Saved entries
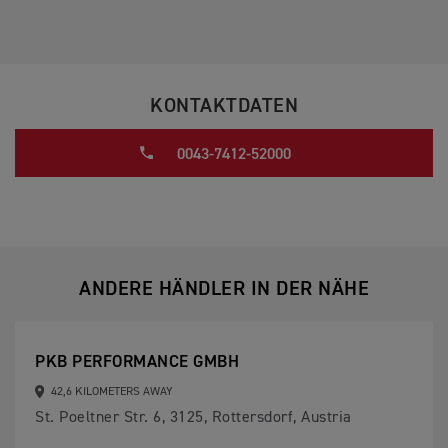
KONTAKTDATEN
0043-7412-52000
ANDERE HÄNDLER IN DER NÄHE
PKB PERFORMANCE GMBH
42,6 KILOMETERS AWAY
St. Poeltner Str. 6, 3125, Rottersdorf, Austria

**Exercise:**
Please print each of the records word for word, keeping the pictures out.

**Result below:**
KONTAKTDATEN
0043-7412-52000
ANDERE HÄNDLER IN DER NÄHE
PKB PERFORMANCE GMBH
42,6 KILOMETERS AWAY
St. Poeltner Str. 6, 3125, Rottersdorf, Austria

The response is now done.